Kann man zurückgekehrte IS-Kämpfer wieder in die Gesellschaft integrieren? Einige schon, sagt Peter Neumann, Terrorismusforscher vom King's College.

Manche IS-Kämpfer wollen zurückkehren, können aber nicht, sagt Peter Neumann. Bild: dpa
Sabine am Orde
Interview von Sabine am Orde

taz: Herr Neumann, Ihr Institut hat eine Liste von mehr als 500 Personen gemacht, die aus dem Westen in den Dschihad zogen.

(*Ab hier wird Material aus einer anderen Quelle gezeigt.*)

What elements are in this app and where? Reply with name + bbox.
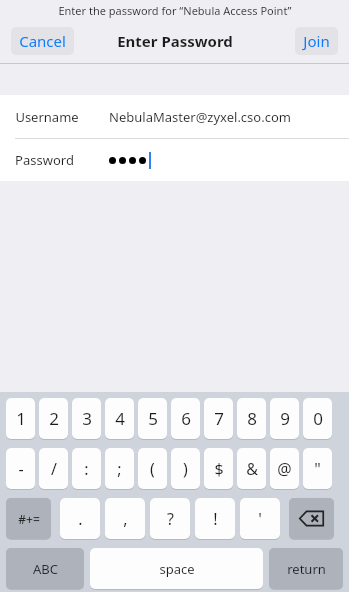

Was sind das für Leute?

Peter Neumann: Wir unterscheiden zwischen zwei Ausreisewellen. Die erste war 2012/2013. Da sind die eher humanitär Orientierten ausgereist, die wollten gegen Assad kämpfen. Das waren Islamisten, aber nicht alle waren ideologisch fundierte Salafisten, die hätten nicht alle eine riesengroße Gefahr darstellen müssen. 2014 mit der Deklaration des Kalifats hat sich das verändert. Die Leute, die jetzt gehen, sind extremistischer. Wer das Kalifat mit aufbauen will, kann nicht sagen, er wüsste nicht, um was es beim „Islamischen Staat“ geht.

Mit einigen der Männer sind Sie in Kontakt. Wie läuft das ab?

Wir haben mit 50 europäischen Kämpfern gesprochen, in einigen Fällen ist daraus ein langjähriger Kontakt geworden. Anfangs erzählen sie Propagandageschichten, aber manchmal entsteht ein ehrliches Gespräch. Einige erzählen, dass sie zurückwollen, aber nicht können. Denn das Einzige, was man von hier hört, ist, dass sie ins Gefängnis gehören. Das ist natürlich keine attraktive Option.

Warum wollen sie zurück?

Sie gehören zur ersten Ausreisewelle und haben sich damals Gruppen angeschlossen, die noch nicht Teil des „Islamischen Staats“ waren, es jetzt durch diese ganzen Fusionen aber sind. Sie befinden sie sich in einer Situation, in die sie nicht wollten. Sie sagen: Ich wollte gegen Assad kämpfen, aber ich wollte kein Terrorist sein. Ich bin jetzt Teil des „Islamischen Staats“, aber ich stimme mit seinen Taten nicht überein. Ich will nicht mehr kämpfen, aber ich kann nicht zurück. Was soll ich tun?

Und was sagen Sie denen?

Dass wir das auch nicht wissen. Aber wir haben ihre Geschichte veröffentlicht – mit dem Ziel, dass die Art, wie sie in der Politik betrachtet werden, differenzierter wird. Diese Kämpfer sind keine monolithische Gruppe.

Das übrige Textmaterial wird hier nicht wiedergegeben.